Naturally, we talked about the epidemic of disappearing bees, and I learned all about Russian queens. And the best part? In order to extract the honey, he takes the big hunk of comb and puts it in a machine which spins it, sort of like a washing machine, so all the honey is centripitally pulled out and then strained. How cool is that?
I remembered some fresh honey I had purchased in the souq in Aleppo just before returning to the U.S. The hunk of deep-amber honeycomb had been lingering in my fridge for nearly six months: "Surely I should throw it away," I asked as I sheepishly pulled it out. In fact, he assured us the honey was fine (honey doesn't need refrigeration and never spoils), and he enthusiastically opened up it's sticky bag to taste it. It was deemed delicious, and I gave to him to take home, not quite a fair trade, but a gesture nonethless. The next day, I received this as part of an email:
"I heated the hunk of honey and strained it through cheesecloth but, unfortunately, a good deal of wax melted and contaminated the honey... I'm pretty sure that there were bee abdomens in the darkest part of the comb or they were unhatched brood. Not sure, but I found it interesting."

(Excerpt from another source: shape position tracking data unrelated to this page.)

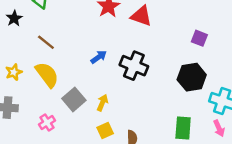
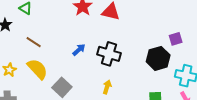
purple square: (199, 38) -> (176, 39), moved, turned -32
yellow arrow: (102, 103) -> (107, 87), moved

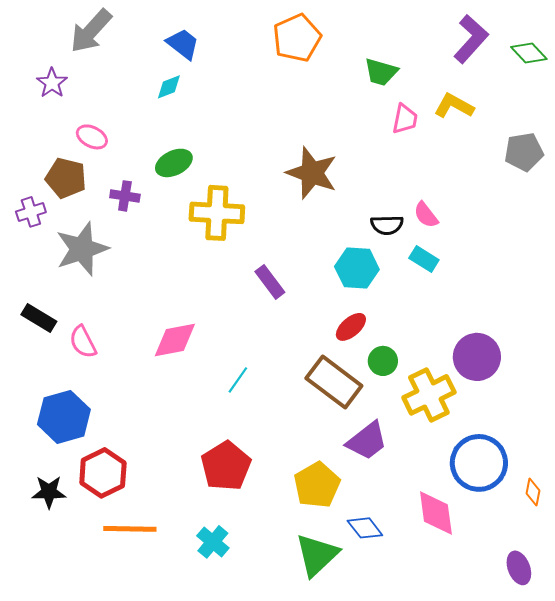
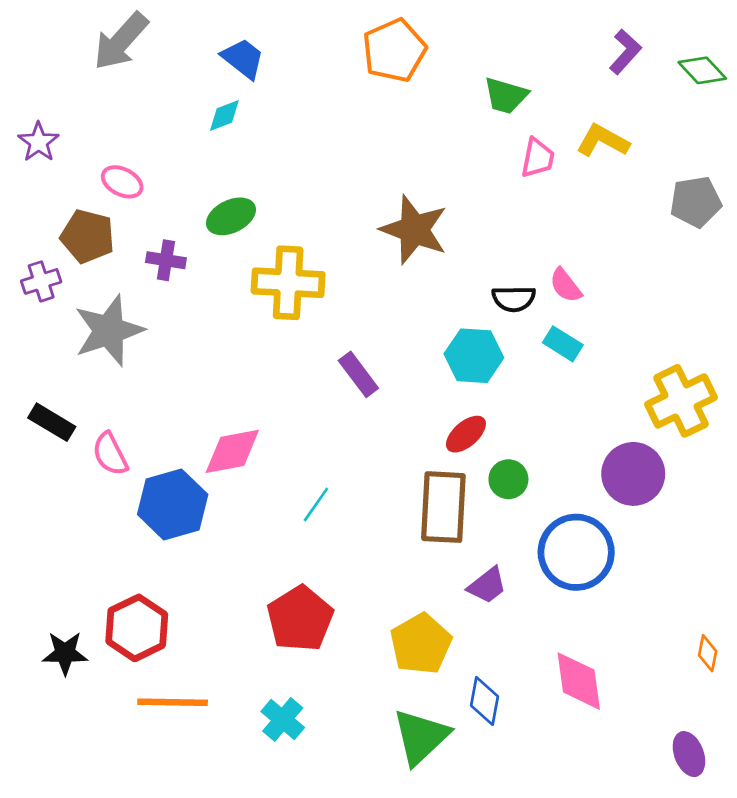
purple L-shape: (471, 39) -> (625, 52), size x0.7
purple star: (52, 83) -> (38, 142), moved
brown rectangle: (334, 382) -> (443, 507), turned 56
yellow cross: (429, 395) -> (681, 401), moved
blue hexagon: (64, 417) -> (173, 504), moved
purple trapezoid: (367, 441) -> (487, 585), size x0.7
blue circle: (479, 463) -> (576, 552), moved
blue diamond: (365, 528) -> (485, 701), turned 48

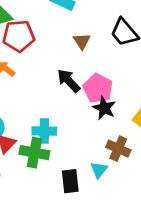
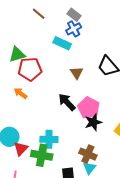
black star: (104, 108) -> (93, 122), turned 30
brown cross: (118, 149) -> (88, 154), moved

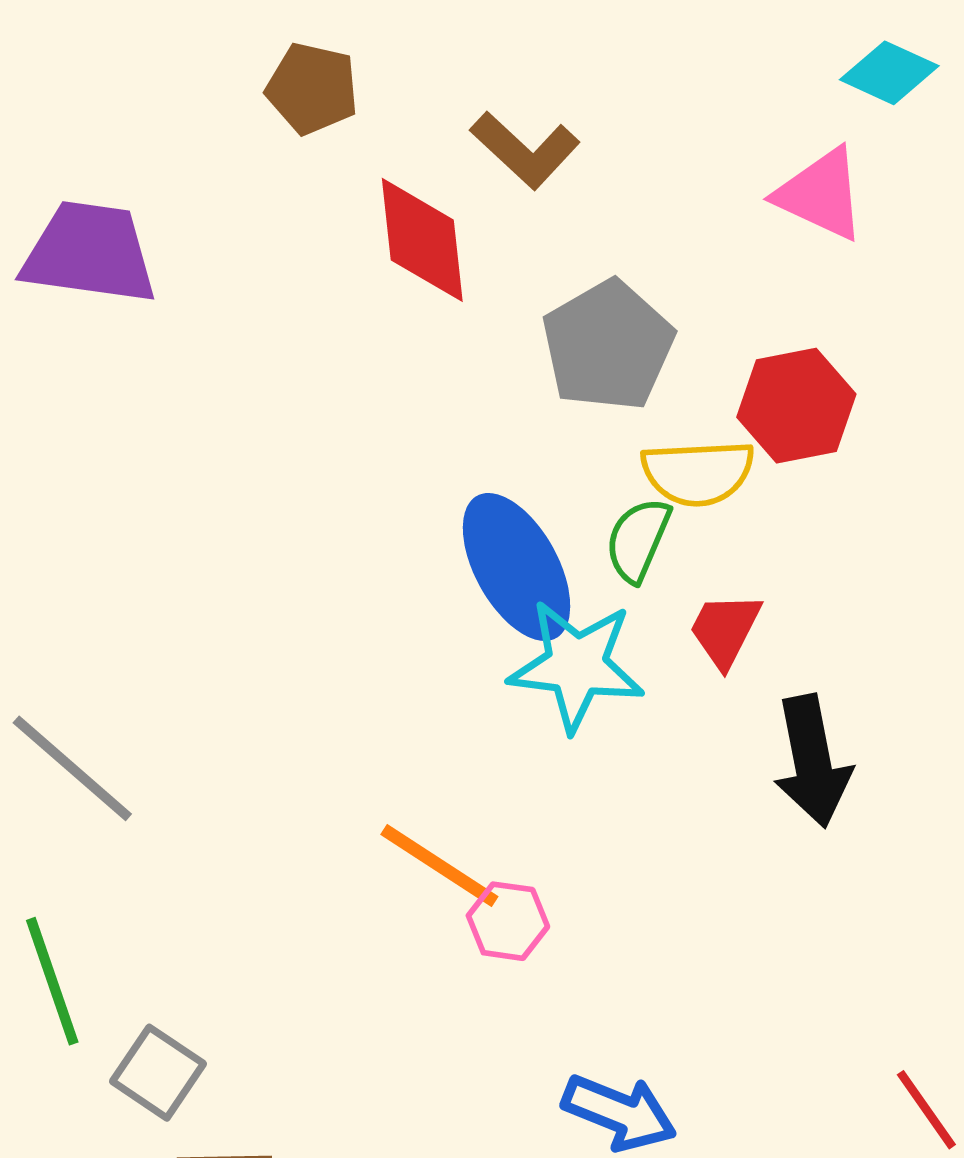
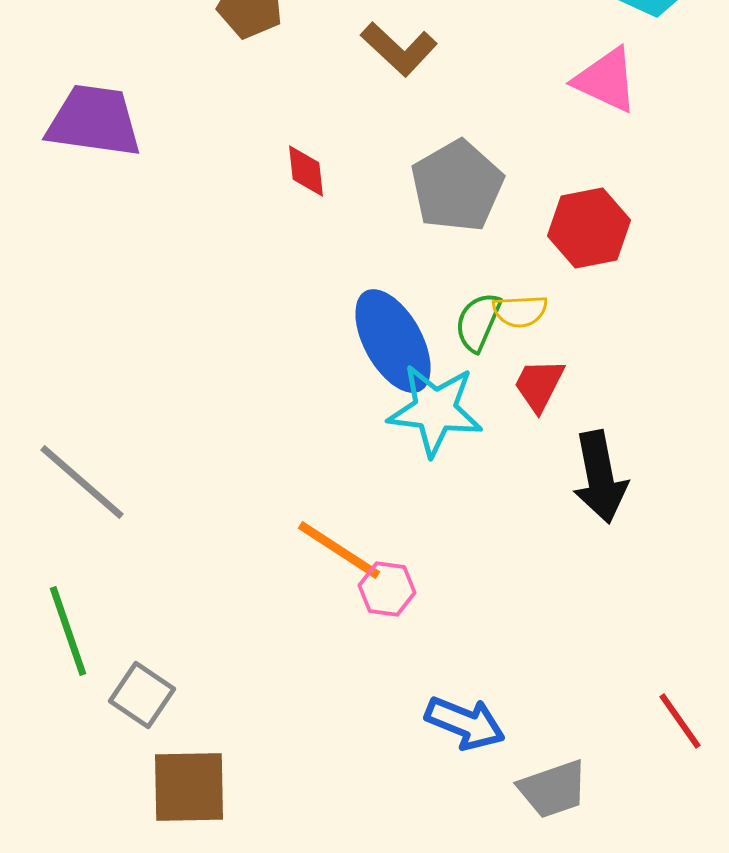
red diamond: (422, 240) -> (306, 171), moved, size x0.6
yellow semicircle: (698, 473) -> (520, 311), moved, size x0.7

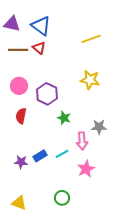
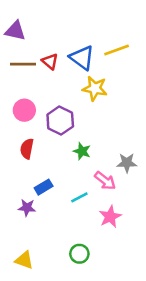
blue triangle: (41, 26) -> (82, 58), moved
yellow star: (90, 80) -> (95, 88), moved
pink arrow: (82, 141) -> (105, 181), turned -48
blue rectangle: (40, 156) -> (44, 187), moved

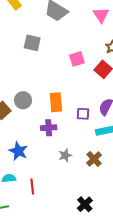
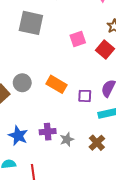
gray square: (32, 43) -> (31, 23), size x1.4
orange rectangle: (56, 102) -> (57, 84), turned -54
purple cross: (49, 128) -> (48, 132), moved

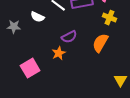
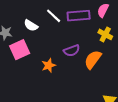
purple semicircle: (69, 37) -> (72, 51), moved
pink square: (30, 68) -> (20, 50), moved

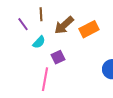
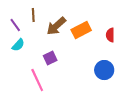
cyan semicircle: (39, 42) -> (18, 45), moved
pink line: (45, 79) -> (37, 80), turned -35

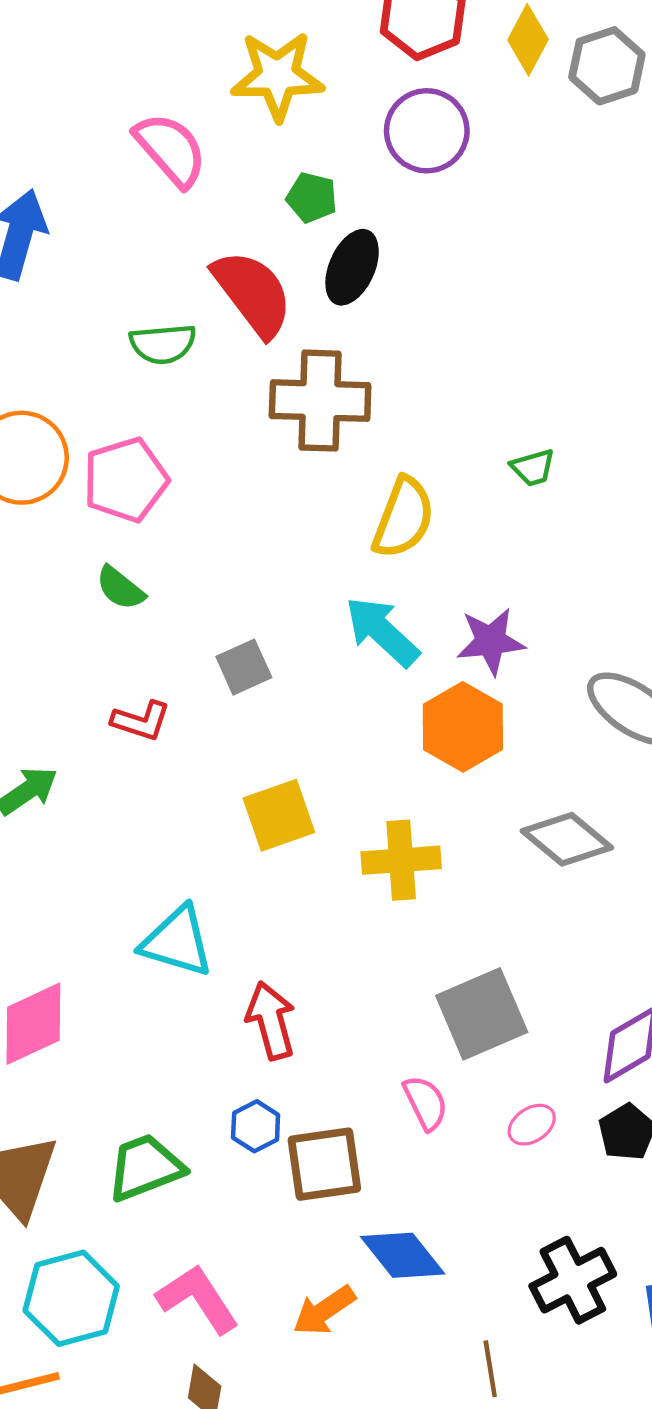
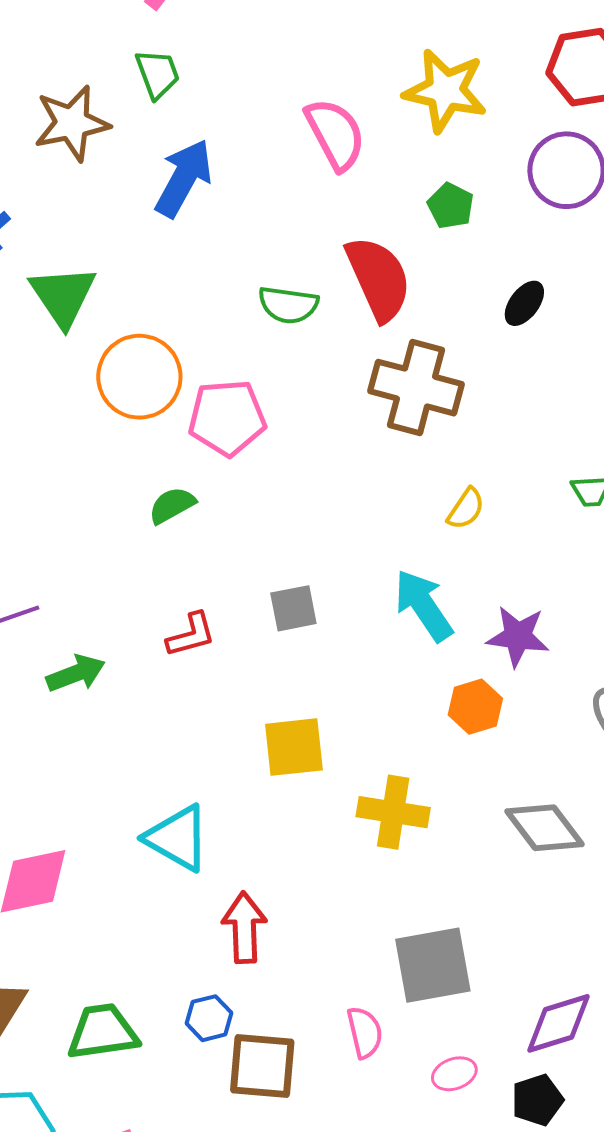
black ellipse: (352, 267) -> (524, 303), moved, size x0.7
yellow semicircle: (403, 518) -> (466, 509), size x0.6
green semicircle: (120, 588) -> (172, 505), moved, turned 99
red L-shape: (141, 721) -> (191, 635), turned -46
orange hexagon: (463, 727) -> (475, 707), size x0.7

Faced with a jar of honey from such a precious source, surely I had to put it to use. And with my recent ice cream success, I had my eye on some more recipes. However, while my first batch was good straight out of the machine, it froze too hard and got a bit icy on the second day. I turned to a custard-based recipe, and with a couple tweaks, came up with an ice cream that's truly delicious and worth the effort. The sweetness of the cream and honey is balanced by a touch of yogurt and the scent of cardamom. Cardamom works remarkably well in sweet applications, so I recommend you give it a try, though you could also substitute vanilla. I had read many recipes that specified the type of honey to be used; I don't know what my friend's bees were feeding on, but since he is a poet, I thought poet's honey was a fitting name.
To make a prarie it takes a clover and one bee,
One clover, and a bee, and revery.
The revery alone will do, if bees are few.
Poet’s Honey Ice Cream
This is a delicious, dare I say luxurious, ice cream. The sweetness of cream and honey play off the tang of yogurt and the scent of cardamom for a complex, rich, and smooth experience.
2 cups cream
1 cup milk
1/3 to 1/2 cup sugar
2/3 cup honey, preferably strongly flavored like heather or wildflower honey
4 cardamom pods, smashed, or 1 tsp cardamom
4 egg yolks
1/3 cup Greek-style yogurt
1. Place the cream, milk, 1/3 cup sugar, honey, and cardamom in a saucepan. Bring the mixture to a simmer, stirring to dissolve the sugar.
2. Beat the egg yolks together in a small bowl. Add a small amount of the warm milk to the egg yolks, stirring to mix, then pour the eggs into the saucepan. Cook the mixture over low heat, stirring constantly, until it thickens enough to coat the back of a spoon (be careful not to curdle it).
3. Set aside the mixture to cool completely, then strain the mixture and discard the cardamom pods. Stir in the yogurt and taste for sweetness, depending on your honey and the tartness of the yogurt, you may want more sugar. Refrigerate until completely cold, at least 6 hours or overnight.
4. Churn in your ice cream maker, then pack into containers and freeze, let soften slightly before scooping.